Transcribed page contents:
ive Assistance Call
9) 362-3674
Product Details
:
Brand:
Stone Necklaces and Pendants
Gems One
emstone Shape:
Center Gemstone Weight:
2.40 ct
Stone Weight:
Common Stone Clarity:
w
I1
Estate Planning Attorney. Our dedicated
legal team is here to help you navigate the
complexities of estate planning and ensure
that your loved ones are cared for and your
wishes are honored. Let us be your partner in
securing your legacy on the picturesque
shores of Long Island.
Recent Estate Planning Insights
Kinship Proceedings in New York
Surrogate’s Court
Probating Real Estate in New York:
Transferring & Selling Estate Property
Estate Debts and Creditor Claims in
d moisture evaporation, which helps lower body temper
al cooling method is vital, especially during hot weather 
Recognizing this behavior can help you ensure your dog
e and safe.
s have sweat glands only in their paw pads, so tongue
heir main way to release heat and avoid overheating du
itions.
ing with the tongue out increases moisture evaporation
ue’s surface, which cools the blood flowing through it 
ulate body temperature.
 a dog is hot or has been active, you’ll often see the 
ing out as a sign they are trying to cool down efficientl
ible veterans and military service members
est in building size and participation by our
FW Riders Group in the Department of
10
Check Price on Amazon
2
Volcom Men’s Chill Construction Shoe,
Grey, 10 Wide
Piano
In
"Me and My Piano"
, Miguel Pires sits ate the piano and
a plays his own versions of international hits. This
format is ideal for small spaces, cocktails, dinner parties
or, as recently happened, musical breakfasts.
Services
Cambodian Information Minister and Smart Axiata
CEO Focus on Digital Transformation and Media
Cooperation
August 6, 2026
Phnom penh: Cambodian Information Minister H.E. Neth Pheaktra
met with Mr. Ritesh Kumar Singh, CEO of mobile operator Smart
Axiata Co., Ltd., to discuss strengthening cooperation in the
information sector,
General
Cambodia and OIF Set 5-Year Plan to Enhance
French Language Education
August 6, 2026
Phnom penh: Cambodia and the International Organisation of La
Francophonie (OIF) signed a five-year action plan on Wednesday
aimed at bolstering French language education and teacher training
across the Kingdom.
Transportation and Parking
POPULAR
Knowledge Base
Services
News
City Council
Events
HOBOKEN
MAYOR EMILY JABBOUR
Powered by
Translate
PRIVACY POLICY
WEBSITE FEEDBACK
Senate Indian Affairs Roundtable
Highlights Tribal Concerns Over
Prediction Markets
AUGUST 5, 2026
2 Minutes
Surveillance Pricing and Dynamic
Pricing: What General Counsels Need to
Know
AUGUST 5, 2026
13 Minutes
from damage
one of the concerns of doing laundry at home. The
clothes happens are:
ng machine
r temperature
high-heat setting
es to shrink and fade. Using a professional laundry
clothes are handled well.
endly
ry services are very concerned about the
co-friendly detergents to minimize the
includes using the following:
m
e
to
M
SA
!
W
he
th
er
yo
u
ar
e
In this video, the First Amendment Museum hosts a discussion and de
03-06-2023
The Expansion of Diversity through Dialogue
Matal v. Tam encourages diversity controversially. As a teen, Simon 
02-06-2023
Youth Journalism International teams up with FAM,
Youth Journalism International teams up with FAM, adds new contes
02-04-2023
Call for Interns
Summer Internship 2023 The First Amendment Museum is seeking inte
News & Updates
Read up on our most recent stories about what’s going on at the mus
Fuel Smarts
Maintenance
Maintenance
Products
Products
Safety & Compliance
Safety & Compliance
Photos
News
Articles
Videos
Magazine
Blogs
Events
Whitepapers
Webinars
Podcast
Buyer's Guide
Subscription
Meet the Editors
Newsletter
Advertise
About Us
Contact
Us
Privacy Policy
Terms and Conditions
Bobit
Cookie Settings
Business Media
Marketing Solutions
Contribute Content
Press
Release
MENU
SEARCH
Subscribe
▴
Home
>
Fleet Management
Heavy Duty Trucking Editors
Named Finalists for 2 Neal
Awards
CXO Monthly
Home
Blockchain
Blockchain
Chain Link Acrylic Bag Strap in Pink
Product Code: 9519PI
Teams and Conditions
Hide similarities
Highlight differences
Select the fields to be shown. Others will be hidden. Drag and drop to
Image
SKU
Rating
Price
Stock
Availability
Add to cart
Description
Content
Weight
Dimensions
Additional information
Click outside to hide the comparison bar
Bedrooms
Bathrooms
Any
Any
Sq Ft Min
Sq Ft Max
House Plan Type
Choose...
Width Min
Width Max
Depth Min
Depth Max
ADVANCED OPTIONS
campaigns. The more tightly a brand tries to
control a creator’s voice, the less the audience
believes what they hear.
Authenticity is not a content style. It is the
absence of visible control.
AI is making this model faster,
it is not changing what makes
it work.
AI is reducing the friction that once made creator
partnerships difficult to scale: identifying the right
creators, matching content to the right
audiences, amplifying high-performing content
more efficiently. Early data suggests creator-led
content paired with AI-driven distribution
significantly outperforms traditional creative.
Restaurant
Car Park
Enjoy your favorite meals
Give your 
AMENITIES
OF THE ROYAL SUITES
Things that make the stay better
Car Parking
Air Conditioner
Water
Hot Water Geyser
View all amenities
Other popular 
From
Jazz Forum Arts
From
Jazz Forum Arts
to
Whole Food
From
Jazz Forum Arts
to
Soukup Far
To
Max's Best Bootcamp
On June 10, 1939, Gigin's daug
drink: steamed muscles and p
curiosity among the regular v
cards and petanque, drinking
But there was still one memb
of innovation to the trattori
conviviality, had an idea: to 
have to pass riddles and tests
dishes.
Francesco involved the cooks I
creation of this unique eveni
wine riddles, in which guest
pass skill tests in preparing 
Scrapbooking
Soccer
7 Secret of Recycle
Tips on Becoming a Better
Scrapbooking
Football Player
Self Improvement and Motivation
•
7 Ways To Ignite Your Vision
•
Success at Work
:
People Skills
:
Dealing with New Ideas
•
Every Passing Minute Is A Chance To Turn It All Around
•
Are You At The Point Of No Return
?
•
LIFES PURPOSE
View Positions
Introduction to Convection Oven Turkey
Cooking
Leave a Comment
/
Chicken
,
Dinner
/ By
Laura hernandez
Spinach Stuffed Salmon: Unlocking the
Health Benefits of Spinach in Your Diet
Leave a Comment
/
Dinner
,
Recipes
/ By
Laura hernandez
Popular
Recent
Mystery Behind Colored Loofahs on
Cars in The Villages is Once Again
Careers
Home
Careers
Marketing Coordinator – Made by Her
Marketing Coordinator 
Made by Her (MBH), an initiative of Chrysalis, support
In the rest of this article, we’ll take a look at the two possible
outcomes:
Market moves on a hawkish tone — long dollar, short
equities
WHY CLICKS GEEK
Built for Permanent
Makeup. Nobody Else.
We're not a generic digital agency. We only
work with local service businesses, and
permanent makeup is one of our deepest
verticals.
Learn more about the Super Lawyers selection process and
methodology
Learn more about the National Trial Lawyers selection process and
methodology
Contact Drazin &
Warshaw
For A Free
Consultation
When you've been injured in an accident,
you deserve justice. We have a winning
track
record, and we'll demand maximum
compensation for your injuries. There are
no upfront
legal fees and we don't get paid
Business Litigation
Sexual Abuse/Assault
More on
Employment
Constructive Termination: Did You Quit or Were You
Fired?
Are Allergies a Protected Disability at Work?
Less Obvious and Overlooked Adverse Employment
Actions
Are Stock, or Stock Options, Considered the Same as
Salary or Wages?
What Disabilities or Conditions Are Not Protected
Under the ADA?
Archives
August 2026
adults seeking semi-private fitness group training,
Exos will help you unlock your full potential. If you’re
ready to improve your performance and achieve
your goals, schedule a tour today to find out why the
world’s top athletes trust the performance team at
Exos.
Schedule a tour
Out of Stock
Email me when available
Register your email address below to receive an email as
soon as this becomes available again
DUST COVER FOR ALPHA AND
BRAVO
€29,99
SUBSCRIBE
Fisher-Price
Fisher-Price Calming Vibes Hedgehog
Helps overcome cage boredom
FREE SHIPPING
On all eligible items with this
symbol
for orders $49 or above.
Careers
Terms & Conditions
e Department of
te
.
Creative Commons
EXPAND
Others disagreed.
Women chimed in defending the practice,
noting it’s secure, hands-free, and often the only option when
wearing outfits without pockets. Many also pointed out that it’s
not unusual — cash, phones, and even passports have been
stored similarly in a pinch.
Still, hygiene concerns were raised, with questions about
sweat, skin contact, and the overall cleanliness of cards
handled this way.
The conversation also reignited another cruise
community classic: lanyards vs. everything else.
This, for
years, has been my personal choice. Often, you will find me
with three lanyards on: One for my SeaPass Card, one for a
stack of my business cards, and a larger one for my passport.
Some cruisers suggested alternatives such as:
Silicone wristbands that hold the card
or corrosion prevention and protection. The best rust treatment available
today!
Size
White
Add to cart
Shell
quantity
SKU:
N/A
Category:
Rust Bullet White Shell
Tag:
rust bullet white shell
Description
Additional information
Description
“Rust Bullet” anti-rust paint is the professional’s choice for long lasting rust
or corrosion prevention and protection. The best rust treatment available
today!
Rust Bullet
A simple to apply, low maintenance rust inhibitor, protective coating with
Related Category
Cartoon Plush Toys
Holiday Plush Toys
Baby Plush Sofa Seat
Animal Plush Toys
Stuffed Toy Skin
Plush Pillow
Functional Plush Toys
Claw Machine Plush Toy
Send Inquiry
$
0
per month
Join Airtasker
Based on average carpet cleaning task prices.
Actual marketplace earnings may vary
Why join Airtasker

EXERCISE INSTRUCTIONS —
The required output is the entries from their opening line through the line holding "Recent Estate Planning Insights", repeated exactly, with both end lines kept.

ANSWER SECTION —
ive Assistance Call
9) 362-3674
Product Details
:
Brand:
Stone Necklaces and Pendants
Gems One
emstone Shape:
Center Gemstone Weight:
2.40 ct
Stone Weight:
Common Stone Clarity:
w
I1
Estate Planning Attorney. Our dedicated
legal team is here to help you navigate the
complexities of estate planning and ensure
that your loved ones are cared for and your
wishes are honored. Let us be your partner in
securing your legacy on the picturesque
shores of Long Island.
Recent Estate Planning Insights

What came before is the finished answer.